● **What this task involves**
Which of the lines below holds the string "cartera"? Copy every line that does.

*** Study material ***

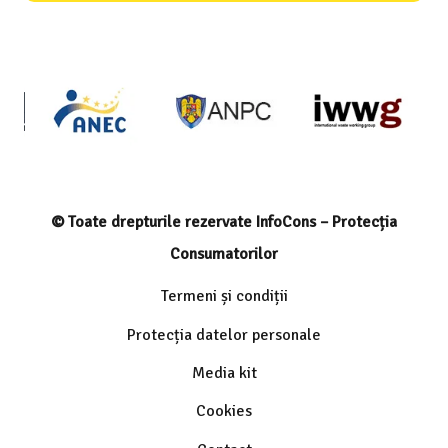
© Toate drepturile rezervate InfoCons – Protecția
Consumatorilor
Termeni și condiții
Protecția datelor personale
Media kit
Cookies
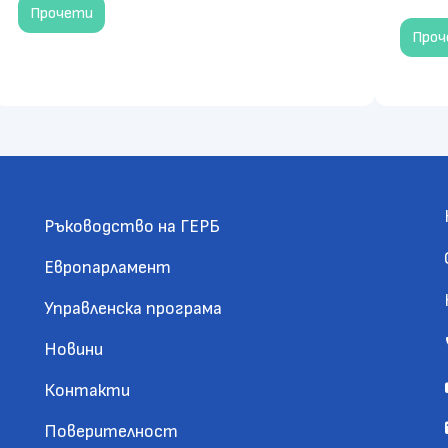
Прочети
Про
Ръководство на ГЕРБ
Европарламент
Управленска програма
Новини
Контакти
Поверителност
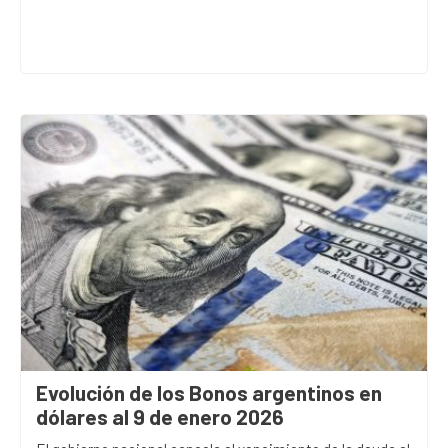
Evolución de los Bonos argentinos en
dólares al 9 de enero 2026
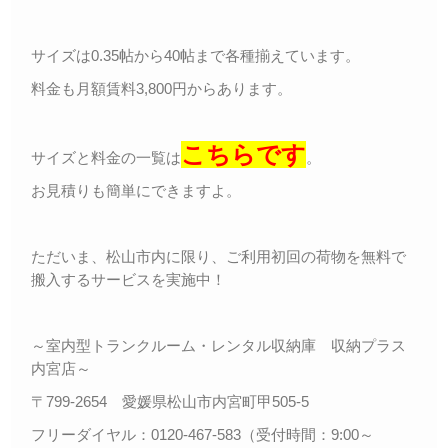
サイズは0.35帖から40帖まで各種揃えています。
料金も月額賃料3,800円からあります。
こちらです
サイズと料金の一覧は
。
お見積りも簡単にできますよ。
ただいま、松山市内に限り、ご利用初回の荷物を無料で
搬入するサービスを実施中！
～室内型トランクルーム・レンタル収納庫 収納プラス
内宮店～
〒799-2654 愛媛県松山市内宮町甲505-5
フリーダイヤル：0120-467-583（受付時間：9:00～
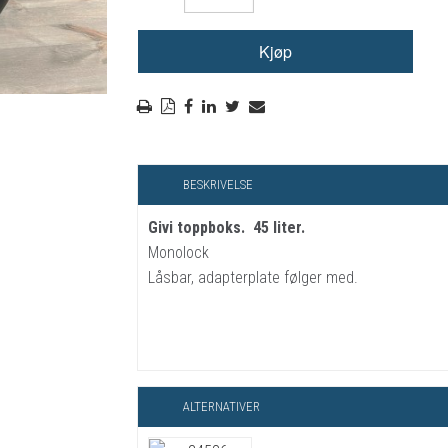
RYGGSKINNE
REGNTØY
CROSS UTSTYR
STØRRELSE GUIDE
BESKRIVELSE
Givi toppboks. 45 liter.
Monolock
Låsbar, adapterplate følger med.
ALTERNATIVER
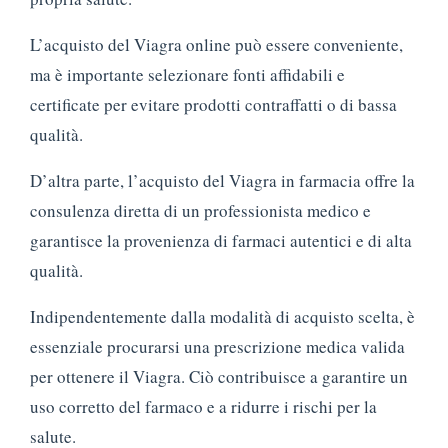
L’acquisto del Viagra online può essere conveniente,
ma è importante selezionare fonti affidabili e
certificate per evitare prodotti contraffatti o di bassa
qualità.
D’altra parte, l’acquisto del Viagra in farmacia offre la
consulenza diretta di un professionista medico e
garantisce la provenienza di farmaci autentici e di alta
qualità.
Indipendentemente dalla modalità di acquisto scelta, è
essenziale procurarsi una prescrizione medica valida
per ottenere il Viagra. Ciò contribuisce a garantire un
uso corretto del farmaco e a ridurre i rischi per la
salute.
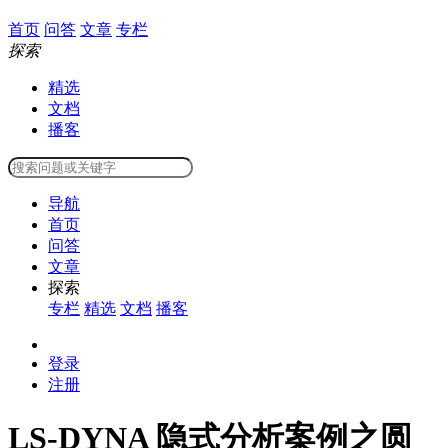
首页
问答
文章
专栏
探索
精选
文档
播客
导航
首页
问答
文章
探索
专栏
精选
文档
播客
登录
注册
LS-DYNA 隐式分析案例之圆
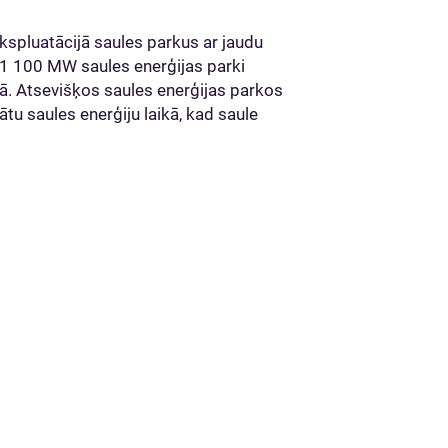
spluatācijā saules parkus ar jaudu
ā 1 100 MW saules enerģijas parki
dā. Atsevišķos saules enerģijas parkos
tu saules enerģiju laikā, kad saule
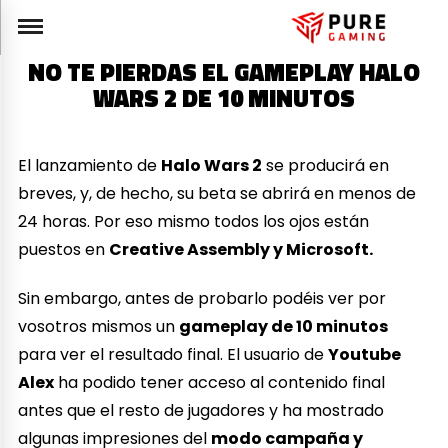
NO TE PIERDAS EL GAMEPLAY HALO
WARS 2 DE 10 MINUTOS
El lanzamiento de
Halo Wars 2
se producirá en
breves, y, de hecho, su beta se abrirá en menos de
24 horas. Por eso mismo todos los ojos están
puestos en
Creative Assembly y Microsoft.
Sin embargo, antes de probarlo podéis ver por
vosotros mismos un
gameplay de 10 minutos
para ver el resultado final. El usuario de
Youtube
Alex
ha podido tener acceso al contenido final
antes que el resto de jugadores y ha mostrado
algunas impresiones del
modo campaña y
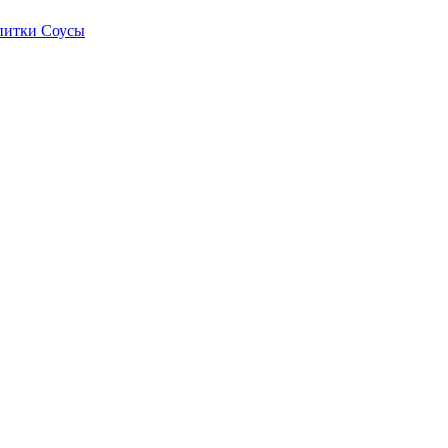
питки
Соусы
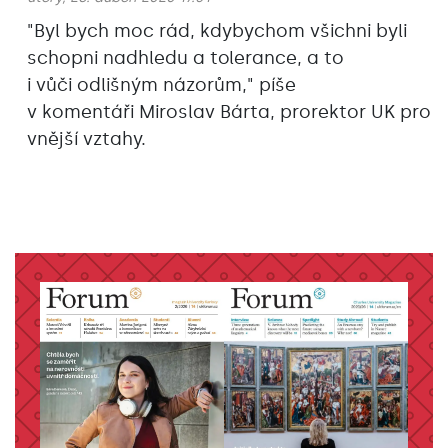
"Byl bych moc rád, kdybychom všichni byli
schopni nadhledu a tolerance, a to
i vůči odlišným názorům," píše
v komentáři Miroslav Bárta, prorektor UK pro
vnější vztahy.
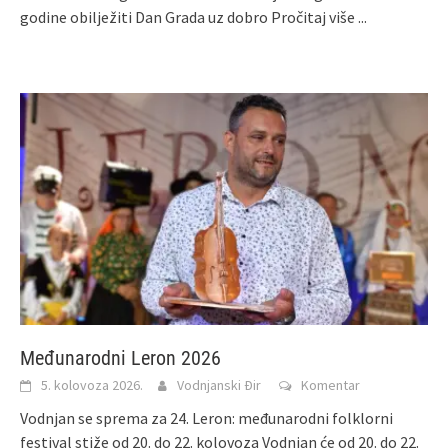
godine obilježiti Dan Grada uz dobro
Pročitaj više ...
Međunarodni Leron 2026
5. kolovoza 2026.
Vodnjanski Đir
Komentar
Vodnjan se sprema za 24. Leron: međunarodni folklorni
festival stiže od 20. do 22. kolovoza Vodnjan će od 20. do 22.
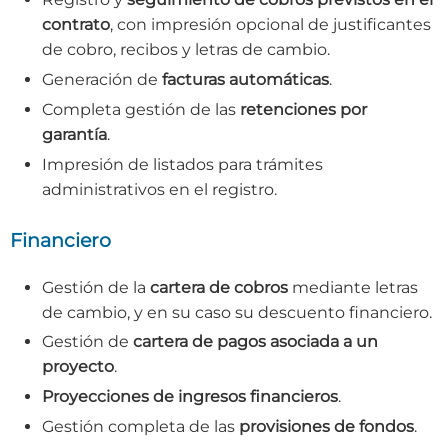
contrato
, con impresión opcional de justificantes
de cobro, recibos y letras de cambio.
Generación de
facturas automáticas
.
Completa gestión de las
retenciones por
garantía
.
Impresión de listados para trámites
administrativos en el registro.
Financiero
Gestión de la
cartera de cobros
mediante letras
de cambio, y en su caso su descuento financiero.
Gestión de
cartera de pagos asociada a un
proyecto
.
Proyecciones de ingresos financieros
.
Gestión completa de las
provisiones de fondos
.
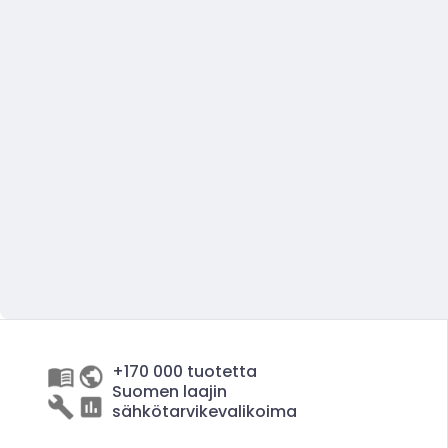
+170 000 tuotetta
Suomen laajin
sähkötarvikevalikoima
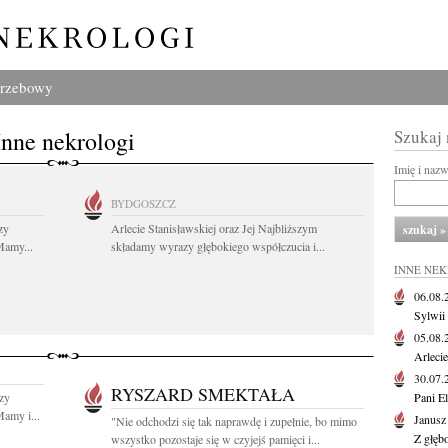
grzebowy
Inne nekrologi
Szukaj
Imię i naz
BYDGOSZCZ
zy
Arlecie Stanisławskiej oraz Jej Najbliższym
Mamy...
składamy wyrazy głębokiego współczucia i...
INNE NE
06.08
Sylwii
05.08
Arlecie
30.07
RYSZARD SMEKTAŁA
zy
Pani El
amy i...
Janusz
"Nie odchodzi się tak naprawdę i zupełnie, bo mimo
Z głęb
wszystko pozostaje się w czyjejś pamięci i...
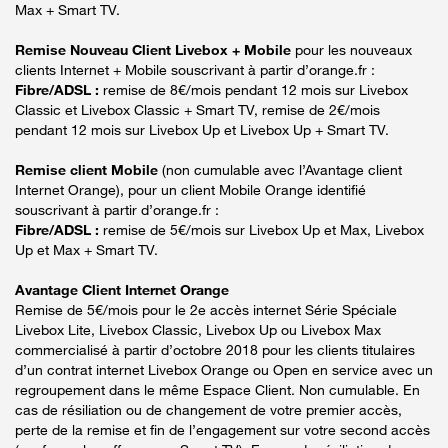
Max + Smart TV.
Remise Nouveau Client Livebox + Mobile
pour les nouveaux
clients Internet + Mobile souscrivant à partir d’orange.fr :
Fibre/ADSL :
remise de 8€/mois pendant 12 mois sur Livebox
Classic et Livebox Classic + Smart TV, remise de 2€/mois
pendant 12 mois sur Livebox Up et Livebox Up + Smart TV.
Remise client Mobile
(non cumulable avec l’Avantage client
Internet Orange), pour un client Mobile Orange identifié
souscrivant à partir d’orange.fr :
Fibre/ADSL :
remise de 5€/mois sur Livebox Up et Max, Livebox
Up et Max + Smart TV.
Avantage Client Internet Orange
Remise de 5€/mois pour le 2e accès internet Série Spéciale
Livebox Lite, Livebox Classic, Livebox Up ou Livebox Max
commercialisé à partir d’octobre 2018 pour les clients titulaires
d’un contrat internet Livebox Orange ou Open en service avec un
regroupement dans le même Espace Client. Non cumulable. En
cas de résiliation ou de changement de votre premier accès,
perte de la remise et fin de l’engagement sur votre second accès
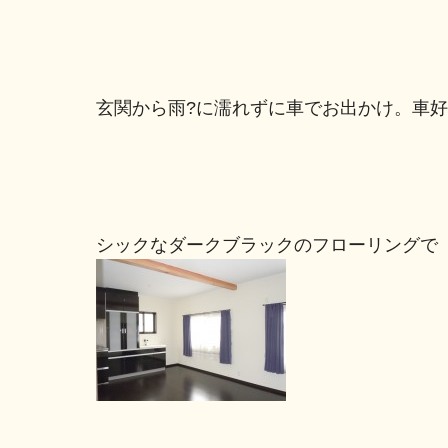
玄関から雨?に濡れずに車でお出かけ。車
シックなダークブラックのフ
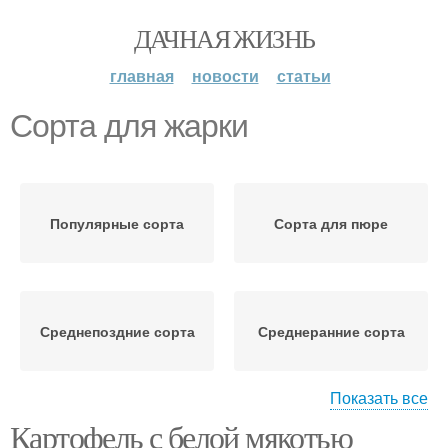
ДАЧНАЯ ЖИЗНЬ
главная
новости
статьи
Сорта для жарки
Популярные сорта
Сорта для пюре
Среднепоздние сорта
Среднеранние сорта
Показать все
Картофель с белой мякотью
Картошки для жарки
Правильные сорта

***

● **Exercise answer**
cartera de cobros
cartera de pagos asociada a un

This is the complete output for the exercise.